4.                                Le recourant, célibataire né en ********, a séjourné à Y.________ de 1990 à 2005, sans discontinuer. Il a exercé pendant cette période une activité lucrative qui lui a permis de subvenir à ses besoins. Il est resté au service de l’EPFL de 1990 à 2003. Au regard de la durée du séjour et des rapports de travail, ainsi que de l’âge et de la situation personnelle du recourant, la présomption développée dans la jurisprudence qui vient d’être rappelée, s’applique.

Sans doute le recourant était-il en quelque sorte contraint de prendre un logement dans la région lausannoise pour travailler à l’EPFL. On ne saurait en tout cas lui opposer que ce choix relevait de la pure commodité ou prétendre qu’il aurait été libre de faire tous les jours ouvrables de la semaine le trajet séparant Z.________ d’Ecublens (soit plus d’une centaine de kilomètres dans chaque sens ; cf. par exemple les arrêts FI.2004.0145, précité, FI.2002.0012 du 20 janvier 2005 ; FI.2000/0043 du 29 septembre 2000). Cela étant, les éléments de nature à prouver que le recourant a conservé son domicile à Z.________, comme il le prétend, font défaut. Le fait d’être copropriétaire de la maison familiale où vivent sa mère et son frère, l’allégation toute générale que le centre des intérêts se trouve en Valais, de même que l’appartenance à des sociétés locales, ne suffisent pas. La situation du recourant n’est pas comparable à celle de la personne qui a des motifs impérieux de retourner plusieurs fois par semaine auprès de ses parents très âgés et gravement malades, pour leur prodiguer des soins (cf. arrêts FI.2003/00075 du 21 novembre 2003 et FI.1995/0071).

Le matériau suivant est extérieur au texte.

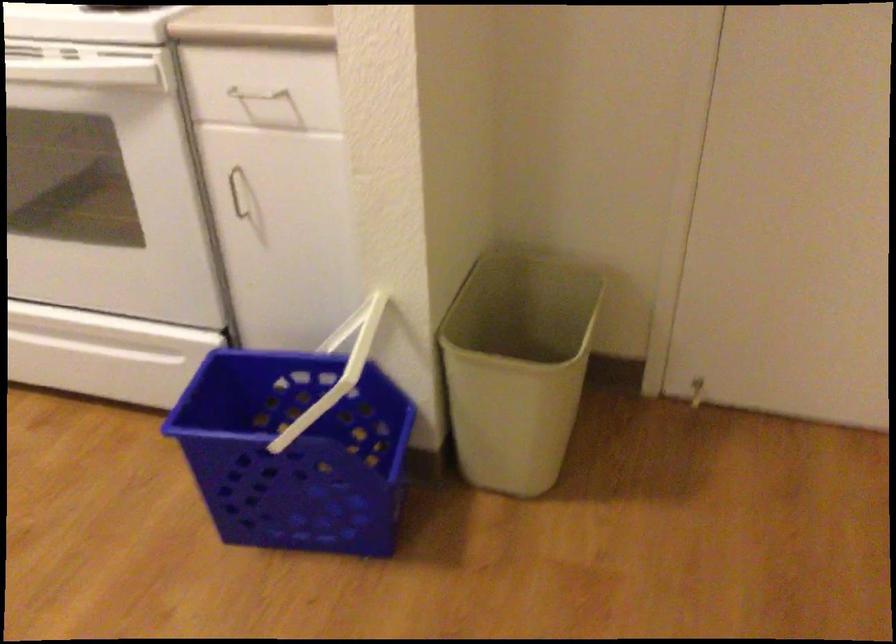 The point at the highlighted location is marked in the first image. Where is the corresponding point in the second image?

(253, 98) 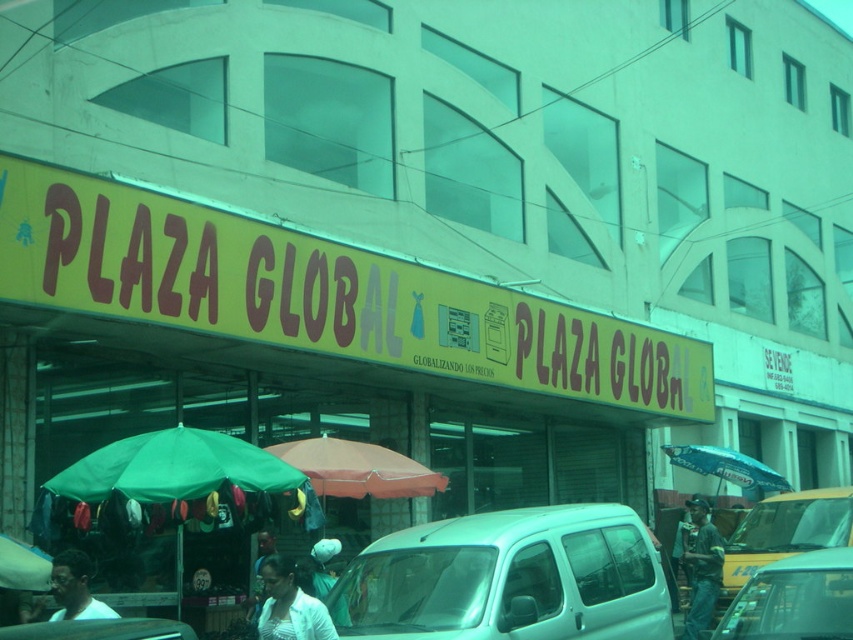 You are standing at the center of the bustling urban street scene in front of the PLAZA GLOBAL building. You see a point marked at coordinates (793, 600). What object is located at this point?

The point at coordinates (793, 600) marks a metallic silver car at lower right.

You are a pedestrian standing at the center of the street looking towards the PLAZA GLOBAL building. You see a metallic silver car at lower right and a white fabric shirt at lower center. Which object is positioned farther to the right from your perspective?

The metallic silver car at lower right is positioned to the right of the white fabric shirt at lower center, so the metallic silver car at lower right is farther to the right. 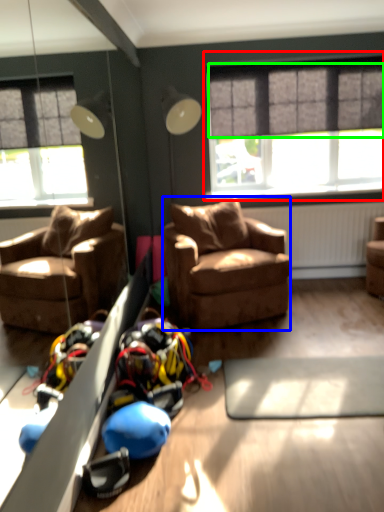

5.                                Faute pour le recourant d’avoir produit les éléments de fait propres à renverser la présomption que son domicile fiscal se trouvait à Y.________ dès le 1er janvier 2001, le recours doit être rejeté et la décision attaquée confirmée. Les frais de la cause sont mis à la charge du recourant, qui succombe (art. 55 LJPA). Il n’y a pas lieu d’allouer des dépens.

Par ces motifs
le Tribunal administratif
arrête:

I.                                   Le recours est rejeté.

II.                                 La décision rendue le 8 mai 2001 par l’Administration cantonale des impôts est confirmée.

III.                                Un émolument de 1000 fr. est mis à la charge du recourant.

IV.                              Il n’est pas alloué de dépens.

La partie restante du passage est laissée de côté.